The Dothan, Ala.-based video rental company's first-lien term loan ended the day at 82 bid, 84 offered, down from 85 bid, 87 offered, the trader said.

In addition, the second-lien term loan was heard to be somewhere in the 40s, the trader remarked.

"I just heard that today. Last levels I heard were in the 60s. It's incredibly illiquid. The thing doesn't trade," the trader added about the second-lien loan.

On Thursday, Blockbuster announced second-quarter financial results that included a net loss of $35.3 million, or $0.20 per common share, as compared with net income of $68.4 million, or $0.31 per diluted common share, for the second quarter of 2006.

In addition, the Dallas-based provider of in-home movies and game entertainment saw total revenues decrease 2.8% to $1.26 billion for the quarter from $1.3 billion for the second quarter of 2006 and operating loss totaled $13.7 million, compared with operating loss of $2.1 million for the same period last year.
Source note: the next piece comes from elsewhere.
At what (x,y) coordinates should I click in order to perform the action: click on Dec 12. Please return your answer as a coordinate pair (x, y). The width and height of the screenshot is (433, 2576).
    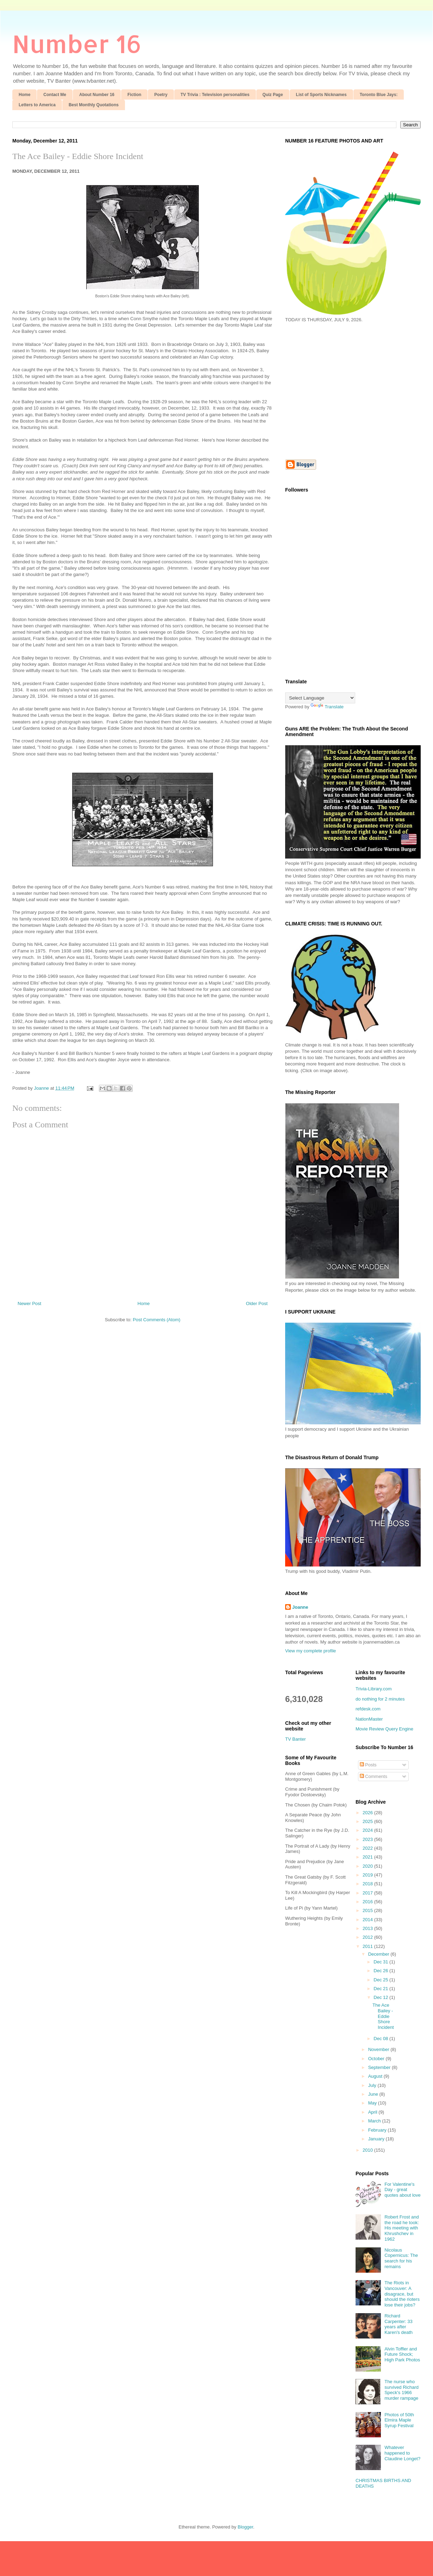     Looking at the image, I should click on (381, 1997).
Furthermore, cash flow used for operating activities decreased $17 million to $40.3 million from cash used of $23.3 million last year and free cash flow decreased $20.8 million to a negative $59.8 million from a negative $39 million.

LCDX, cash weaken

In more secondary news, Friday was once again a volatile day for LCDX and the cash market as sellers are overrunning the market, according to a trader.

The index went out at 91.75 bid, 92.00 offered, down from 93.10 bid, 93.35 offered on Thursday, the trader said. At the open on Friday, the index was quoted at 92.40 bid, 92.60 offered.

As for the cash market, that was down by about another half a point to a point, depending on the name, the trader added.